• [Instructions to follow] Once you find the line with "Screenshot is 711x2576." in the data that follows, repeat it and every line after it exactly, through the line with "4/22( 水 ) きょうのきゅうしょく (619, 1226)".

• [Data extract]

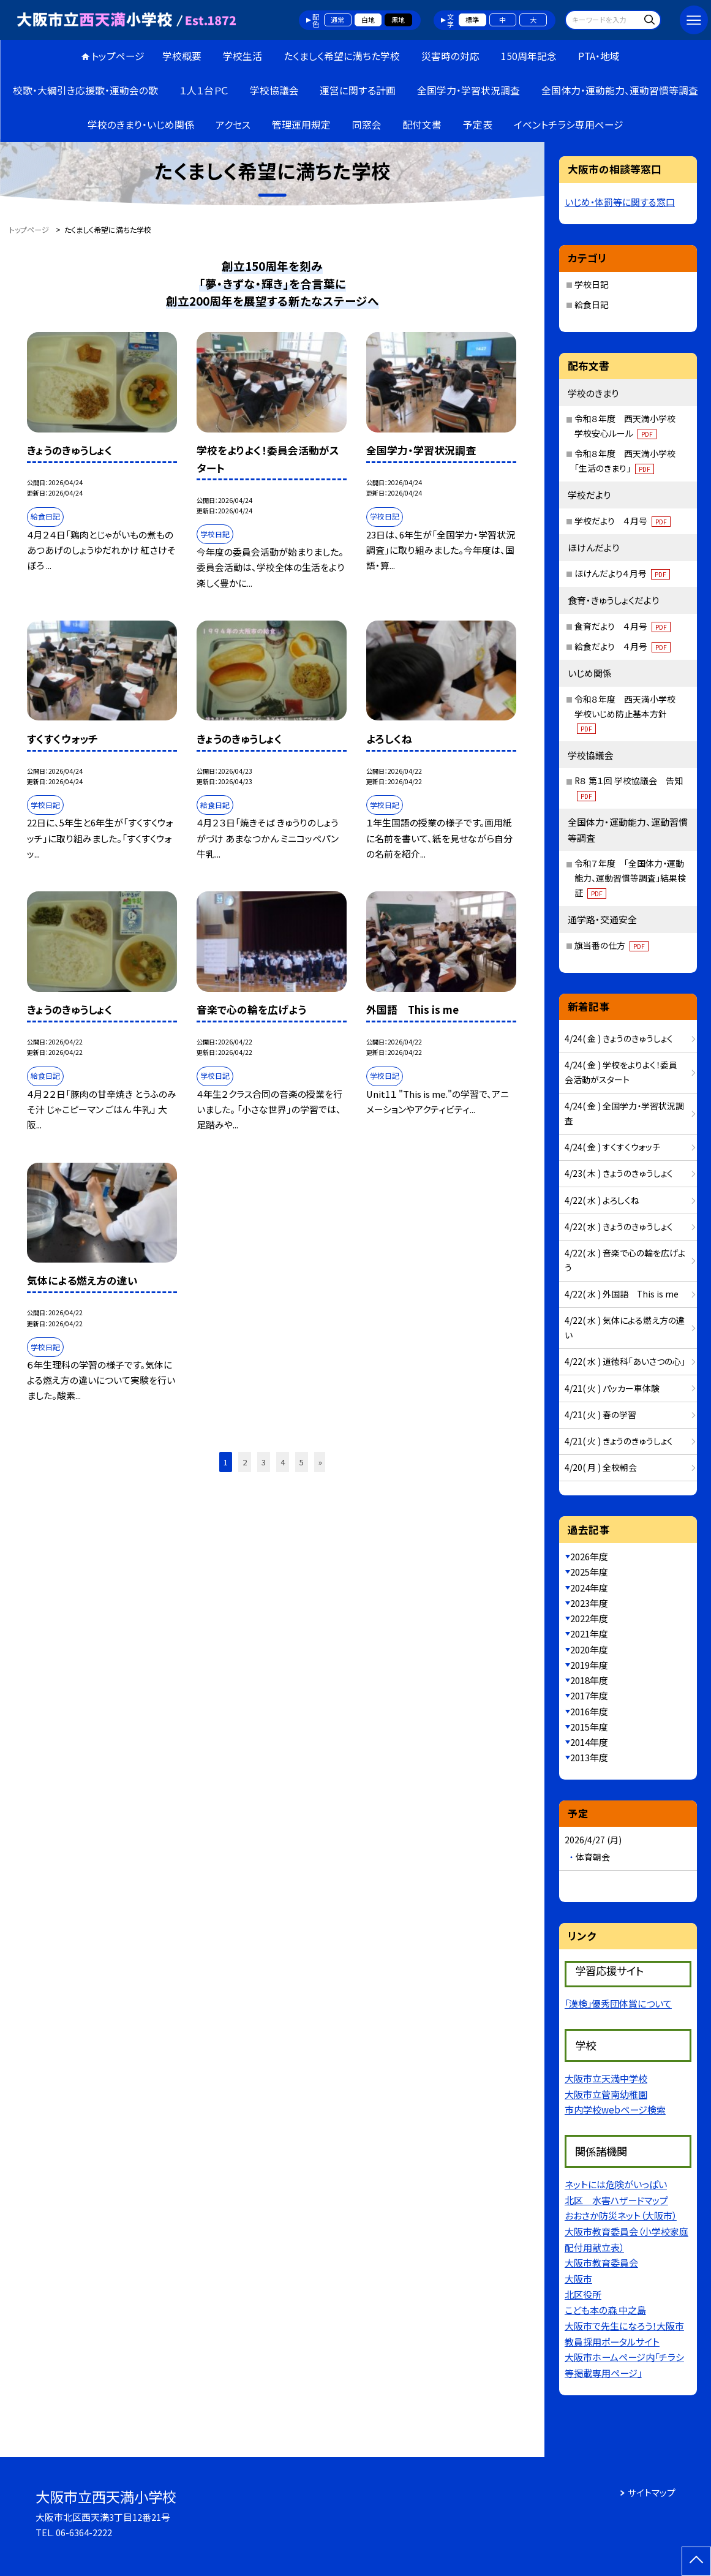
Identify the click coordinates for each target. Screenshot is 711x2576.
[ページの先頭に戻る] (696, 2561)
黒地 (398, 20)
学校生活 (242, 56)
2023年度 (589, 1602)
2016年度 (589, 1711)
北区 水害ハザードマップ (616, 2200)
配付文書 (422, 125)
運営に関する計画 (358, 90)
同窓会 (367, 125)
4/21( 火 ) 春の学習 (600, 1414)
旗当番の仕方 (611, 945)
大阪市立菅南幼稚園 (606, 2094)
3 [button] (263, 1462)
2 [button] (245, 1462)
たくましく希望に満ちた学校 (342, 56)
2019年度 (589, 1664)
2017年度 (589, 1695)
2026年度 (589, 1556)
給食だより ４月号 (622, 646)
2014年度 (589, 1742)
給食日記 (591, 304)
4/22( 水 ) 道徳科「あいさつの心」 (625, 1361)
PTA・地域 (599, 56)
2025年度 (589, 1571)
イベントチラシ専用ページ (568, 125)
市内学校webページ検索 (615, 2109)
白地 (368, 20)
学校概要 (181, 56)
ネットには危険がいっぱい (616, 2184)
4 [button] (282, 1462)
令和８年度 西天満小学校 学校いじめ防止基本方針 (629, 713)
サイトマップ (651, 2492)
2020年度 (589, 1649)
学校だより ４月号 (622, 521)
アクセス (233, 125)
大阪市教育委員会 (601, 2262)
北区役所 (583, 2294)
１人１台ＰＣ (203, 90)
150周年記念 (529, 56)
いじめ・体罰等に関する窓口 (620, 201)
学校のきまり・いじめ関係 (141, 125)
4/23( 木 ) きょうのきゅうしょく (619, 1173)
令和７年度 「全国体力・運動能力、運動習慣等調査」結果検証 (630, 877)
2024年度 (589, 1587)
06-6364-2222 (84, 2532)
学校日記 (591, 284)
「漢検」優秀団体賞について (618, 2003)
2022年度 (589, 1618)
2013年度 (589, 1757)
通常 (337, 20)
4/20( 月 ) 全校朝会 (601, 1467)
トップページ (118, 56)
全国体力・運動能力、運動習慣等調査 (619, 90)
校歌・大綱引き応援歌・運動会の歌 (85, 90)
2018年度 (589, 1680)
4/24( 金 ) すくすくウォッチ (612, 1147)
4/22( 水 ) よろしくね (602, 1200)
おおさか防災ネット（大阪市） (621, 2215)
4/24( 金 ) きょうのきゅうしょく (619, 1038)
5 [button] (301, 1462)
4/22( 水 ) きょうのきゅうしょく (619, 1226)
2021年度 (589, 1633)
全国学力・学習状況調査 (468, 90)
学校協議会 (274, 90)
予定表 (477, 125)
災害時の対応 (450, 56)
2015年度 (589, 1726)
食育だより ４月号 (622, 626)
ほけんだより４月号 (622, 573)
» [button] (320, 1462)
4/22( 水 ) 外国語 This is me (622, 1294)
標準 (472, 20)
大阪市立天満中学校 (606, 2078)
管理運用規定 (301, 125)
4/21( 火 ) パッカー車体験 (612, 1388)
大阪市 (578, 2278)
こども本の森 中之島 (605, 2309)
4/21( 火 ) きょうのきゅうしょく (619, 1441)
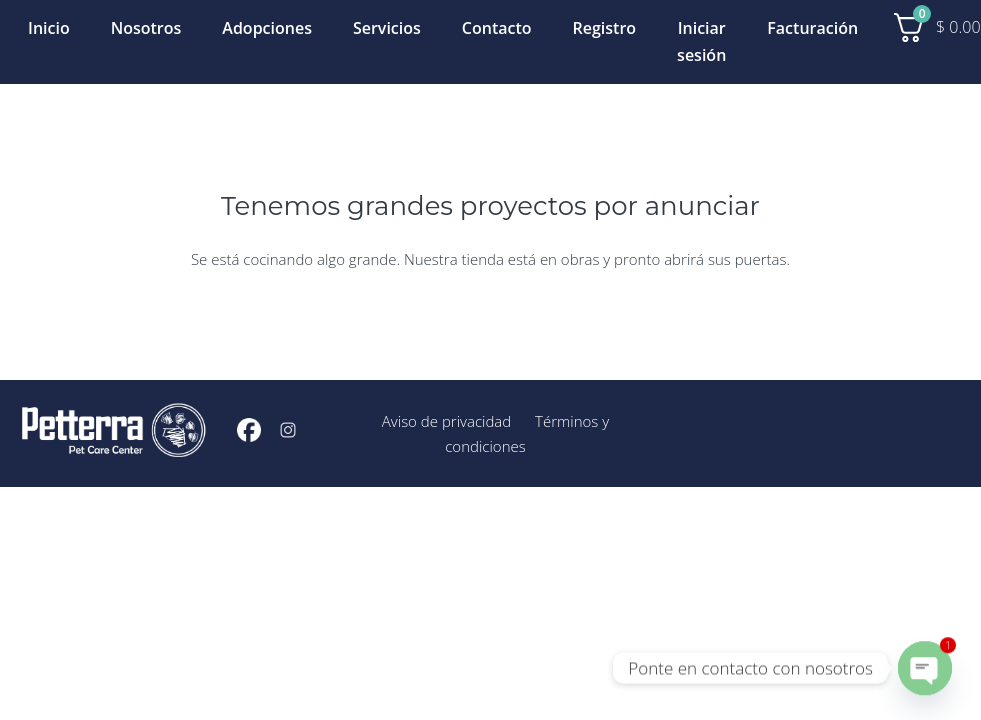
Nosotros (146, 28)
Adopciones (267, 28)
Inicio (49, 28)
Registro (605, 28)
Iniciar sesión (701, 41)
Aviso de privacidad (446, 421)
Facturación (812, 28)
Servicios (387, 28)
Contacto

...

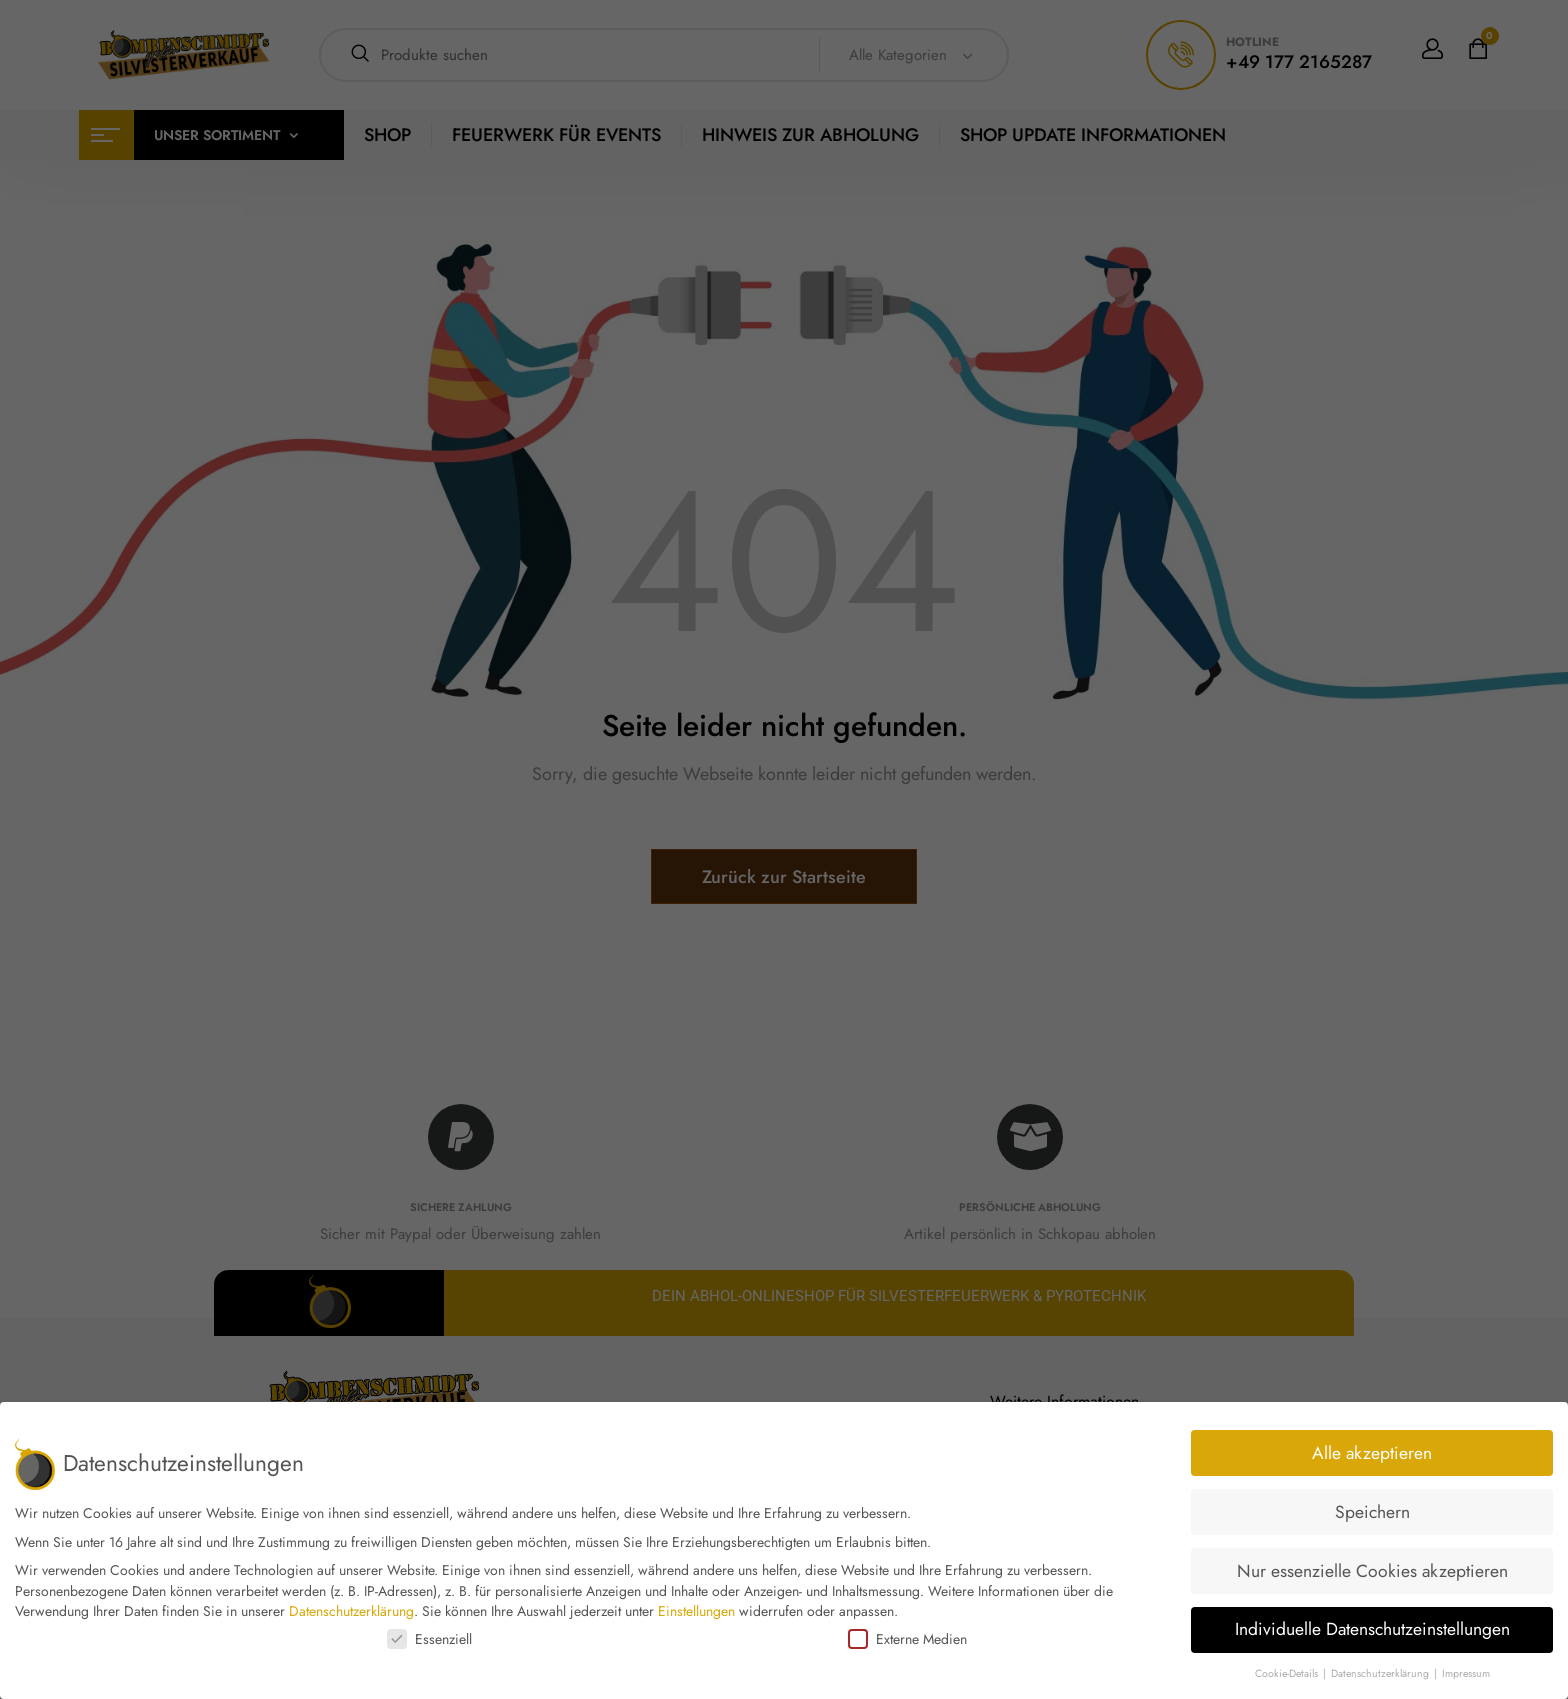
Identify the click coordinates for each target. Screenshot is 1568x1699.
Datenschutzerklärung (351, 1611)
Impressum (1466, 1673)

---

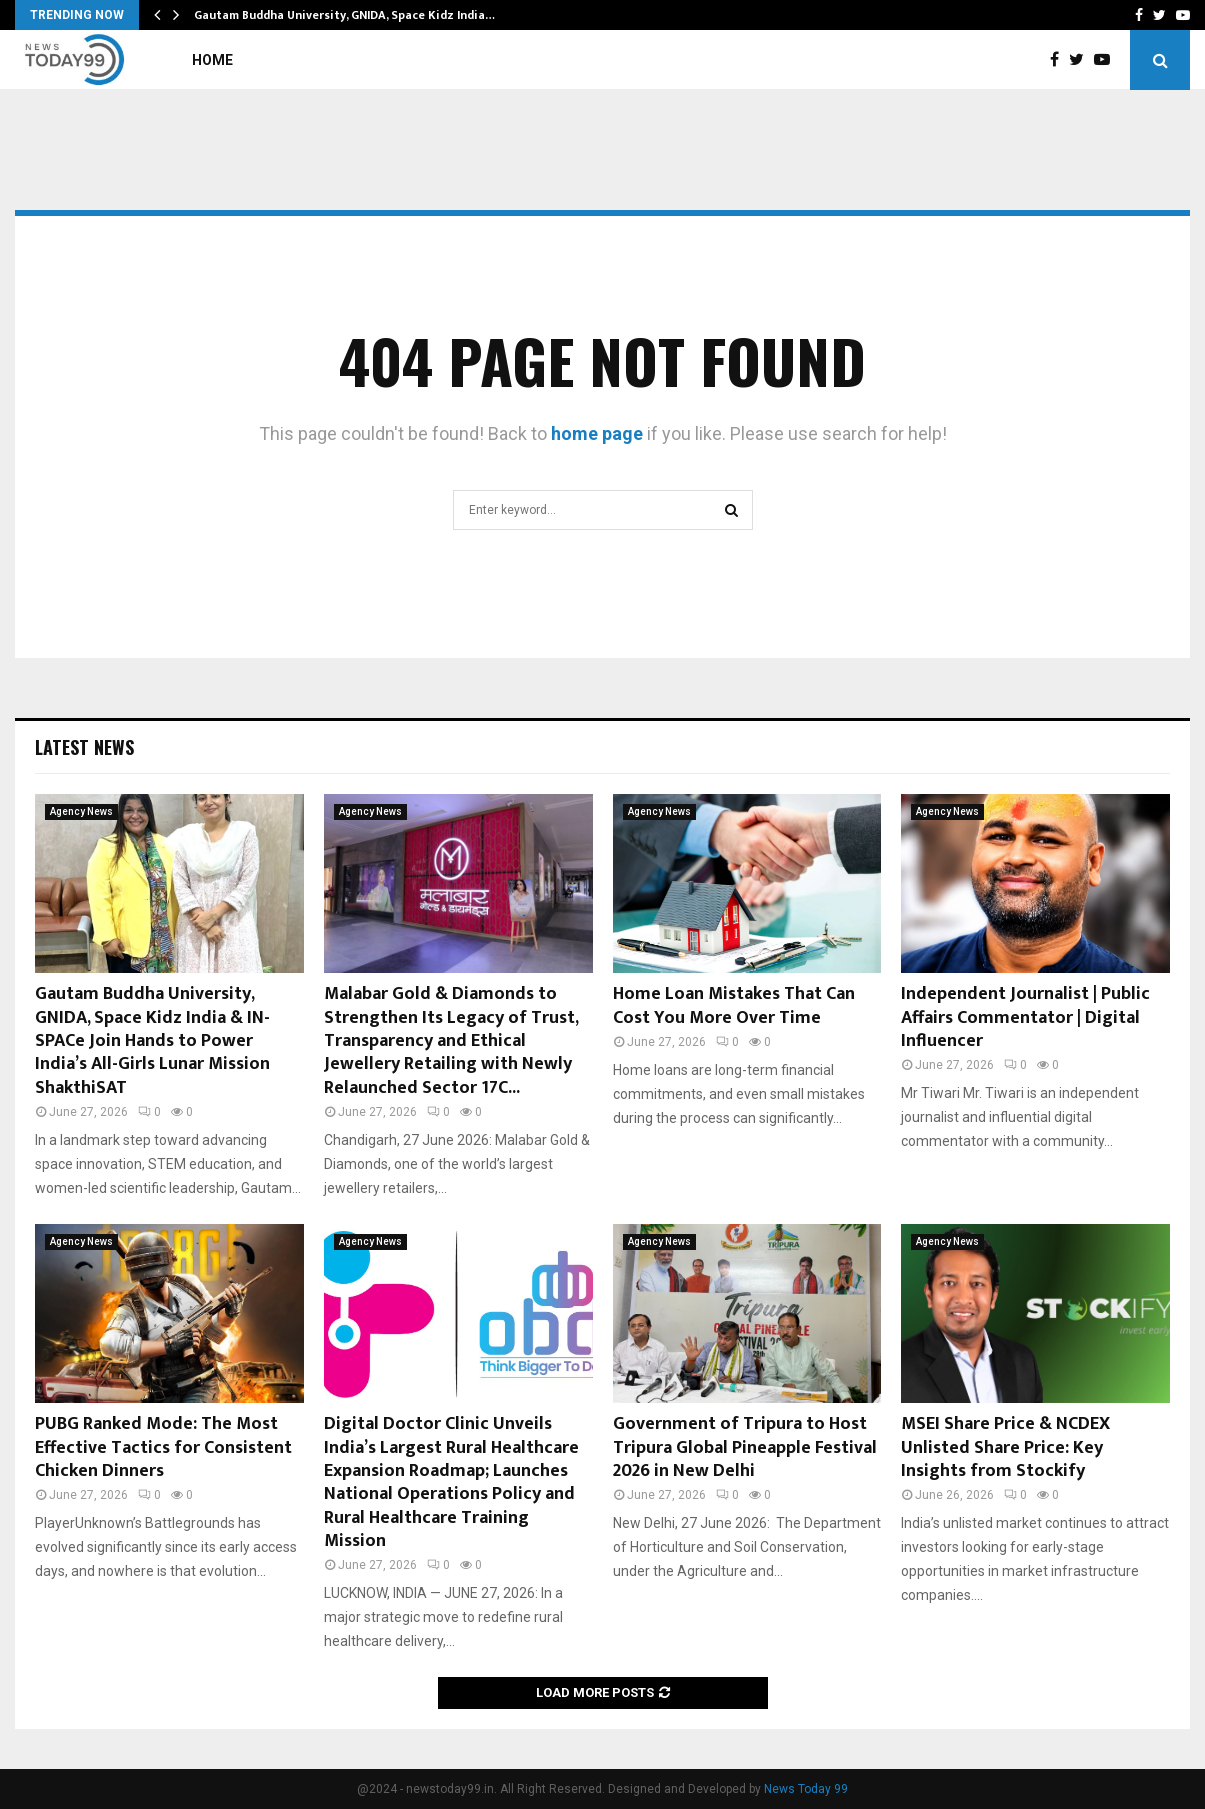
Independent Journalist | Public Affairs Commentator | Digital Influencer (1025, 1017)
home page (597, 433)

• [Output of the task]
Identify the click coordinates for each target. Screenshot is 711x2576.
[ページの先頭に戻る] (696, 2561)
黒地 (398, 20)
学校生活 (242, 56)
2023年度 (589, 1602)
2016年度 (589, 1711)
北区 水害ハザードマップ (616, 2200)
配付文書 (422, 125)
運営に関する計画 (358, 90)
同窓会 (367, 125)
4/21( 火 ) 春の学習 (600, 1414)
旗当番の仕方 (611, 945)
大阪市立菅南幼稚園 (606, 2094)
3 [button] (263, 1462)
2 [button] (245, 1462)
たくましく希望に満ちた学校 (342, 56)
2019年度 (589, 1664)
2017年度 (589, 1695)
2026年度 (589, 1556)
給食だより ４月号 (622, 646)
2014年度 (589, 1742)
給食日記 (591, 304)
4/22( 水 ) 道徳科「あいさつの心」 (625, 1361)
PTA・地域 (599, 56)
2025年度 (589, 1571)
イベントチラシ専用ページ (568, 125)
市内学校webページ検索 (615, 2109)
白地 (368, 20)
学校概要 (181, 56)
ネットには危険がいっぱい (616, 2184)
4 [button] (282, 1462)
令和８年度 西天満小学校 学校いじめ防止基本方針 (629, 713)
サイトマップ (651, 2492)
2020年度 (589, 1649)
学校だより ４月号 (622, 521)
アクセス (233, 125)
大阪市教育委員会 (601, 2262)
北区役所 (583, 2294)
１人１台ＰＣ (203, 90)
150周年記念 (529, 56)
いじめ・体罰等に関する窓口 (620, 201)
学校のきまり・いじめ関係 (141, 125)
4/23( 木 ) きょうのきゅうしょく (619, 1173)
令和７年度 「全国体力・運動能力、運動習慣等調査」結果検証 (630, 877)
2024年度 (589, 1587)
06-6364-2222 (84, 2532)
学校日記 (591, 284)
「漢検」優秀団体賞について (618, 2003)
2022年度 (589, 1618)
2013年度 (589, 1757)
通常 (337, 20)
4/20( 月 ) 全校朝会 (601, 1467)
トップページ (118, 56)
全国体力・運動能力、運動習慣等調査 (619, 90)
校歌・大綱引き応援歌・運動会の歌 (85, 90)
2018年度 (589, 1680)
4/24( 金 ) すくすくウォッチ (612, 1147)
4/22( 水 ) よろしくね (602, 1200)
おおさか防災ネット（大阪市） (621, 2215)
4/24( 金 ) きょうのきゅうしょく (619, 1038)
5 [button] (301, 1462)
4/22( 水 ) きょうのきゅうしょく (619, 1226)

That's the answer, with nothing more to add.